Le chiavi del centrocampo di solito sono affidate a Nicola Mazzotti, classico regista mancino dai piedi buoni molto abile a far girare la squadra, però non al meglio in questo momento della stagione e probabilmente sostituito da un altro ex giovanili del Cesena, Manuel Prati: più incontrista e di sacrificio, con meno gioco sulle gambe ma più recuperi. Il jolly Baldinini è in mezzo al campo: l’ex Santarcangelo, Mantova e Matelica è il classico giocatore di rendimento e quantità che fa gola a chiunque. Ultimo un under tra Sabbioni e l’ex San Marino e Ravenna Cenci, reduce da una grandissima stagione: l’assenza di Matteo Cortesi costringe Campedelli a mettere in campo giocatori meno tecnici e più da legna.

Il reparto offensivo è quello con più qualità, pieno di alternative: troviamo due importanti bomber per la categoria come Alex Ambrosini e Graziani, spalleggiati dal trequartista Simone Tonelli, giocatore di grandissima qualità dotato di velocità e tecnica tali da metterlo in grado di trovare la giocata che risolve la gara in qualsiasi situazione. Altro giocatore importante è Stefano Castellan, con caratteristiche fisiche diverse dai primi due: più forte fisicamente e abile nel gioco aereo. Infine troviamo Daniele Ferri, anche lui in fase di recupero per via di un infortunio.

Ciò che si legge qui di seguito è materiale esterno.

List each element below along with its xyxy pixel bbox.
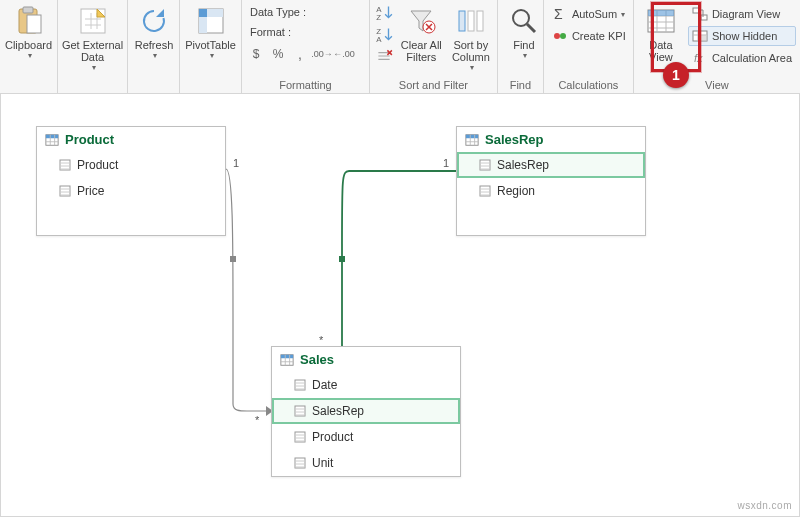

Il Forlì è una squadra che predilige fare la partita e giocare palla a terra in velocità, quindi lavorando più di tecnica che di cazzotti. È quadrata e organizzata, che dietro non si scompone a difesa schierata ma può subire la velocità degli attaccanti del Cesena, soprattutto nella zona centrale dell’ultima linea.

In questa prima parte hanno alternato buone partite a cali di tensione che non hanno permesso di raccogliere i punti sperati.